The output is a word-for-word repeat of the listing below, free of images.

--------------------

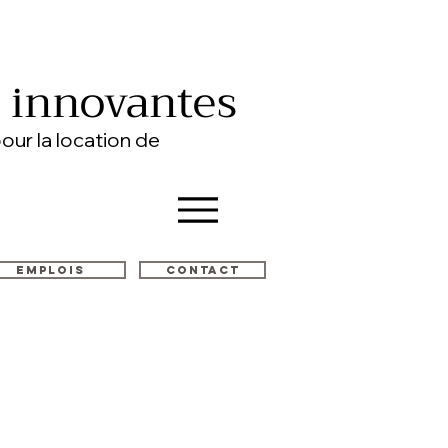
s innovantes
our la location de
Emplois
Contact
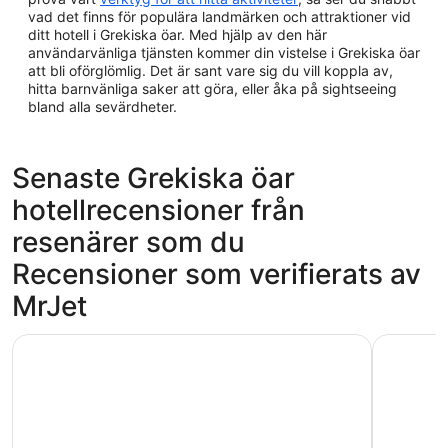
vad det finns för populära landmärken och attraktioner vid
ditt hotell i Grekiska öar. Med hjälp av den här
användarvänliga tjänsten kommer din vistelse i Grekiska öar
att bli oförglömlig. Det är sant vare sig du vill koppla av,
hitta barnvänliga saker att göra, eller åka på sightseeing
bland alla sevärdheter.
Senaste Grekiska öar
hotellrecensioner från
resenärer som du
Recensioner som verifierats av
MrJet
Ella Helea
Ella Alkyn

--------------------

RESULT ->
s innovantes
our la location de
Emplois
Contact
vad det finns för populära landmärken och attraktioner vid
ditt hotell i Grekiska öar. Med hjälp av den här
användarvänliga tjänsten kommer din vistelse i Grekiska öar
att bli oförglömlig. Det är sant vare sig du vill koppla av,
hitta barnvänliga saker att göra, eller åka på sightseeing
bland alla sevärdheter.
Senaste Grekiska öar
hotellrecensioner från
resenärer som du
Recensioner som verifierats av
MrJet
Ella Helea
Ella Alkyn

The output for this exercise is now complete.